HTML5 Logo by World Wide Web Consortium

I have done some spring cleaning on this blog, mostly simplifying stuff by using two nice html5 features: video and ruby. The first fixes a long standing mess in html, the lack of of standard way of putting video clips into web pages. There was a large debate about the codec to use, with Microsoft and Apple pushing for h264, Google pushing for WebM, and Firefox pushing for the OGG format. The dust has not settled on this issue, most video on this site are in h264 format simply because this is the format my mobile phone produced, and the format most mobile phones can render. While the current solution is not perfect, before I had to use a combination of embed and object tags, which was much worse.

I took advantage of the cleanup to fix a few links that were still pointing to the old site’s address, in one case there were still links to the address free.fr, from seven years ago. I also have been playing around with microdata those days, so I added the relevant meta-data to the video, I doubt this will have much of an impact, but I like the idea of embedding meta-data into the html, microdata is not a part of html5, by the way.

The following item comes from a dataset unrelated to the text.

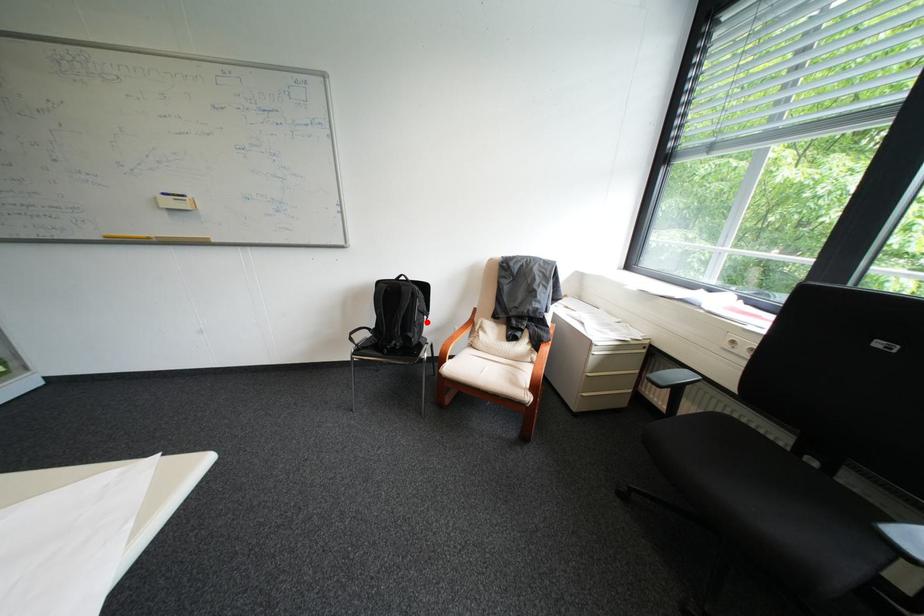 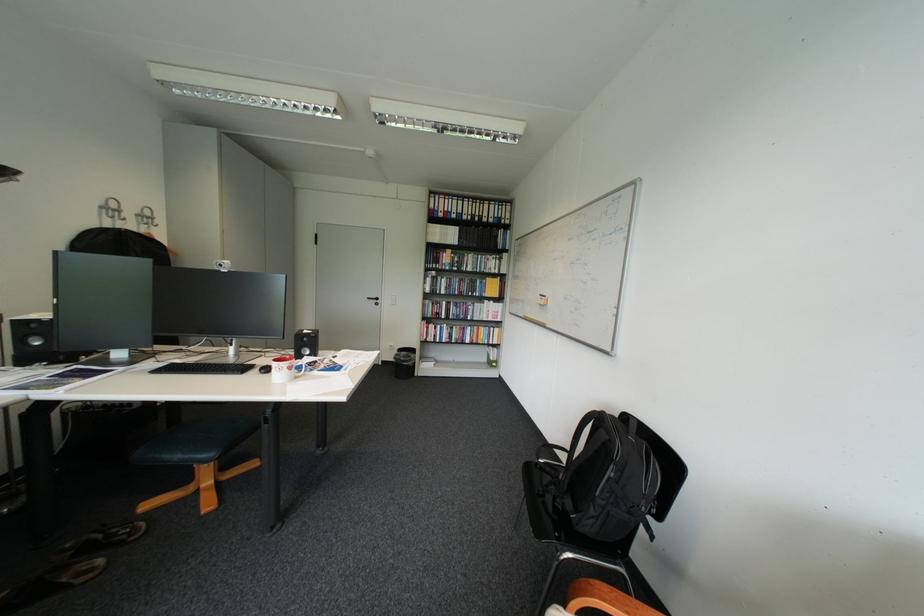 Question: I am providing you with two images of the same scene from different viewpoints. In image1, a red point is highlighted. Considering the same 3D point in image2, which of the following is correct?

Choices:
 (A) It is closer
 (B) It is farther

Answer: (B)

The ruby tags are more specialised, and bear no relationship with the ruby programming language. The tag is surprisingly old: it was first suggested in 1996, and implemented as an extension by Internet Explorer 5, the fact that it took 15 years to standardise that tag is quite depressing. Ruby tags allows the writer to add phonetic annotations to some html text. The classical use-case is adding furigana to japanese kanji, but it can basically be used for any kind of annotation, like for instance IPA phonetics. There are basically three tags: ruby which acts as a container, rt which contains the annotation, and rp which wraps the fallback code when ruby is not supported, that tag typically contains parenthesises. The source for the text in the box will look like this: <ruby>Zürich<rp>(</rp><rt>ˈtsyːrɪç</rt><rp>)</rp></ruby>

I have not back-converted all my existing content, the css tricks work, and it would be a lot of work, but I will use the standard tags from now-on.